Like I said though, I knew pretty much right away that Sandy was out of my league, and as I learned more about her this was reinforced.

Sandy had a thing for pilots. Not airline pilots, or guys that flew piper cubs. No, Sandy had a thing for the best in the world. I knew for a fact that she often would go hang out at the officers club up in Miramar. Seen Top Gun? That is what I am talking about. Sandy had a thing for guys who faced danger as a daily business. That was how she had met Missy’s father.

Greg had been one of them, the best of the best. I knew Sandy would never forget him, because our friendship went both ways and I had held her a few times while she cried over what had happened. I told her Greg was a hero. He could have bailed out when the F-14 was still over houses and saved himself, but instead he and his navigator rode the jet right into the side of a vacant hillside. Greg and I had never met, but I knew he had given his life to save others. I respected him for it. I also thought he had been crazy.
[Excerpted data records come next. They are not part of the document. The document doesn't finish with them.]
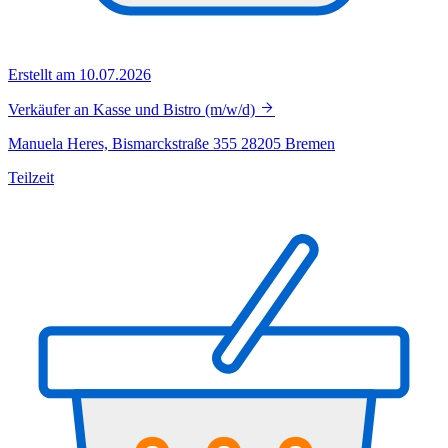
Erstellt am 10.07.2026
Verkäufer an Kasse und Bistro (m/w/d)
Manuela Heres, Bismarckstraße 355 28205 Bremen
Teilzeit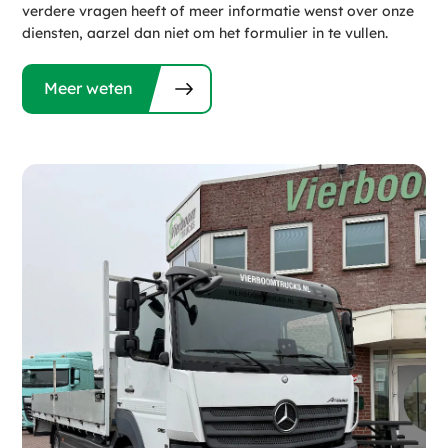
verdere vragen heeft of meer informatie wenst over onze
diensten, aarzel dan niet om het formulier in te vullen.
Meer weten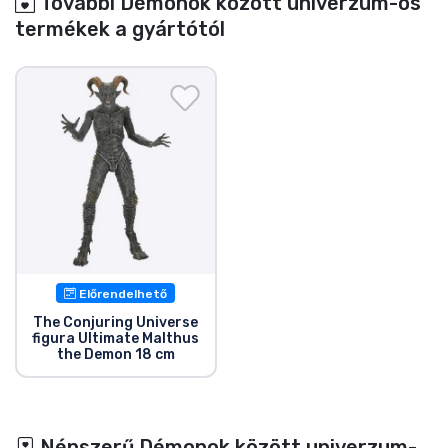
További Démonok között univerzum-os
termékek a gyártótól
Előrendelhető
The Conjuring Universe
figura Ultimate Malthus
the Demon 18 cm
Népszerű Démonok között univerzum-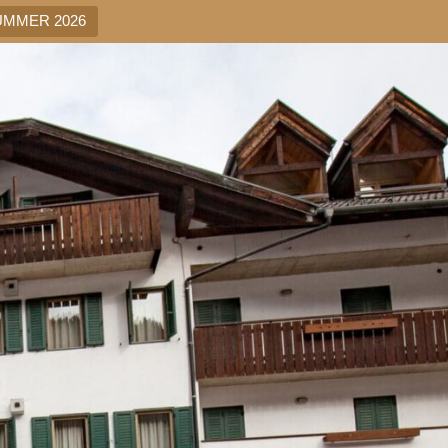
UMMER 2026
Once he knew the plane was pointed into the hills he could have got out. How could you give up a gal like Sandy? I wonder if it would have changed things if he had known about Missy.

Before I met Gena my number one goal had been to try and get Sandy in bed.
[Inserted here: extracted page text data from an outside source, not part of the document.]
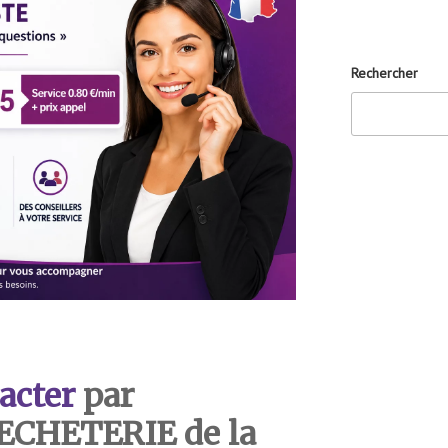
Rechercher
acter
par
DECHETERIE de la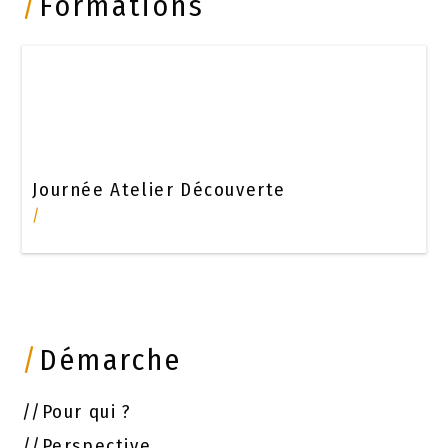
/
Formations
Journée Atelier Découverte
/
/
Démarche
//
Pour qui ?
//
Perspective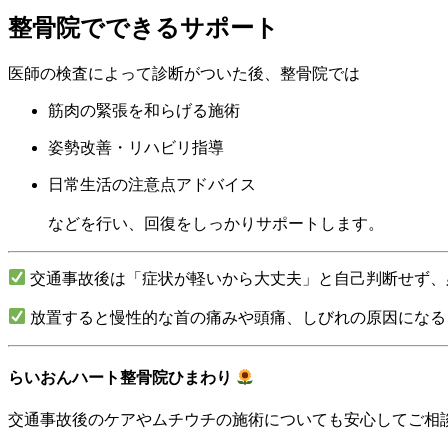
整骨院でできるサポート
医師の検査によって診断がついた後、整骨院では
筋肉の緊張を和らげる施術
姿勢改善・リハビリ指導
日常生活の注意点アドバイス
などを行い、回復をしっかりサポートします。
交通事故後は「症状が軽いから大丈夫」と自己判断せず、
放置すると慢性的な首の痛みや頭痛、しびれの原因になる
らいおんハート整骨院ひまわり
交通事故後のケアやムチウチの施術についても安心してご相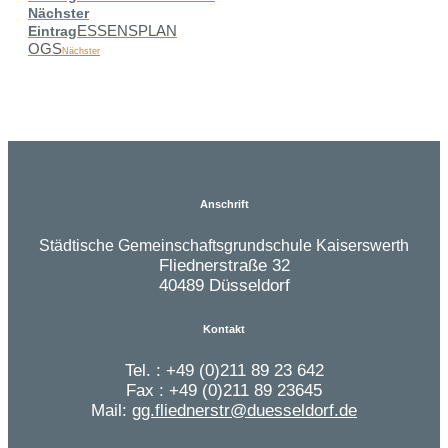
Nächster
ESSENSPLAN
Eintrag
OGS
Nächster
Anschrift
Städtische Gemeinschaftsgrundschule Kaiserswerth
Fliednerstraße 32
40489 Düsseldorf
Kontakt
Tel. : +49 (0)211 89 23 642
Fax : +49 (0)211 89 23645
Mail:
gg.fliednerstr@duesseldorf.de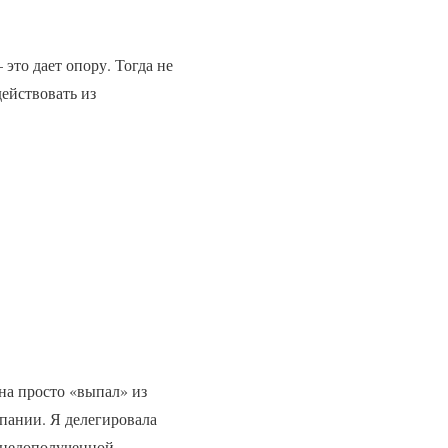
 это дает опору. Тогда не
ействовать из
ена просто «выпал» из
мпании. Я делегировала
с недополученной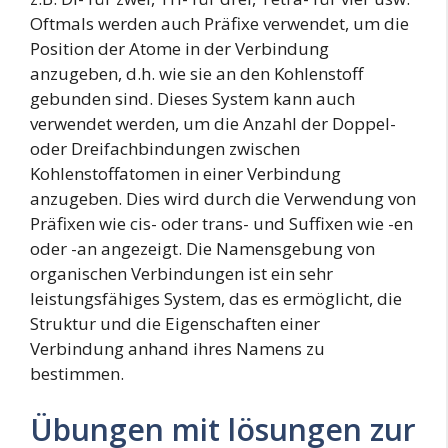
Oftmals werden auch Präfixe verwendet, um die
Position der Atome in der Verbindung
anzugeben, d.h. wie sie an den Kohlenstoff
gebunden sind. Dieses System kann auch
verwendet werden, um die Anzahl der Doppel-
oder Dreifachbindungen zwischen
Kohlenstoffatomen in einer Verbindung
anzugeben. Dies wird durch die Verwendung von
Präfixen wie cis- oder trans- und Suffixen wie -en
oder -an angezeigt. Die Namensgebung von
organischen Verbindungen ist ein sehr
leistungsfähiges System, das es ermöglicht, die
Struktur und die Eigenschaften einer
Verbindung anhand ihres Namens zu
bestimmen.
Übungen mit lösungen zur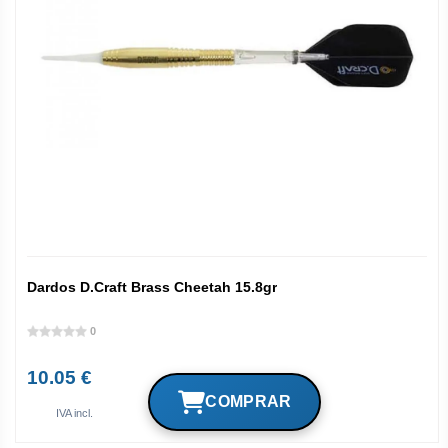
Dardos D.Craft Brass Cheetah 15.8gr
0
10.05 €
IVA incl.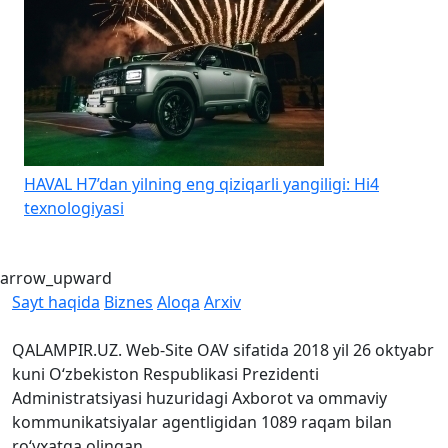
HAVAL H7’dan yilning eng qiziqarli yangiligi: Hi4
K
texnologiyasi
b
arrow_upward
Sayt haqida
Biznes
Aloqa
Arxiv
QALAMPIR.UZ. Web-Site OAV sifatida 2018 yil 26 oktyabr
kuni O‘zbekiston Respublikasi Prezidenti
Administratsiyasi huzuridagi Axborot va ommaviy
kommunikatsiyalar agentligidan 1089 raqam bilan
ro‘yxatga olingan.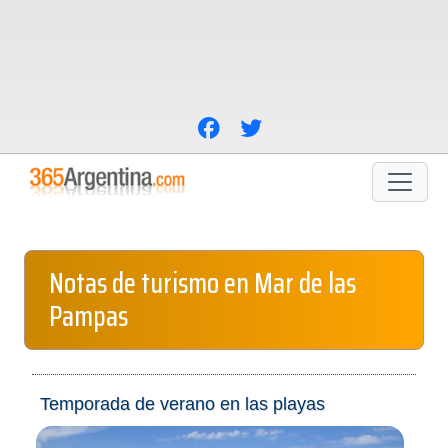
Notas de turismo en Mar de las
Pampas
Temporada de verano en las playas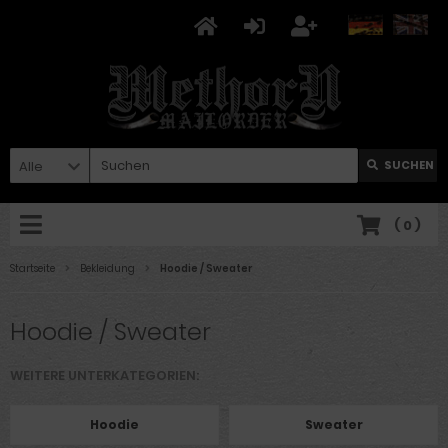
Alle
SUCHEN
(
0
)
Startseite
Bekleidung
Hoodie / Sweater
Hoodie / Sweater
WEITERE UNTERKATEGORIEN:
Hoodie
Sweater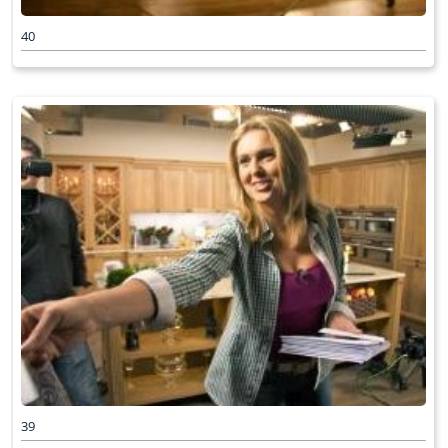
40
39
Like I said, I knew it was a long shot at best, so I stayed playful and unassuming about it, never arrogant or pushy. She would play along and flirt with me, but whenever we were alone it toned down instead of heating up. For a while I kidded myself. Told myself that I could tell Sandy was holding back. I even thought I had figured out her reason.

She did not want to get involved with me because she thought she would be taking advantage of an innocent boy.

After I turned eighteen it was a little harder to convince myself of that. Eventually, I realized that flirting was all that was ever going to happen between us. Mind you, I still tried to change her mind.

Then I met Gena, and everything changed. Sandy and I still flirted but now I had a reason to end it there. I did not want to do anything to cause a rift between Gena and I. I was head over heels for Gena. Still, every time I looked at Sandy I remembered why I had wanted her in the first place.

So even though Gena and Sandy becoming friends was the best thing that could happen, sometimes it was a little bittersweet. There they were, my lover and my wildest fantasy, walking side by side. What would Gena think of me if she ever knew that?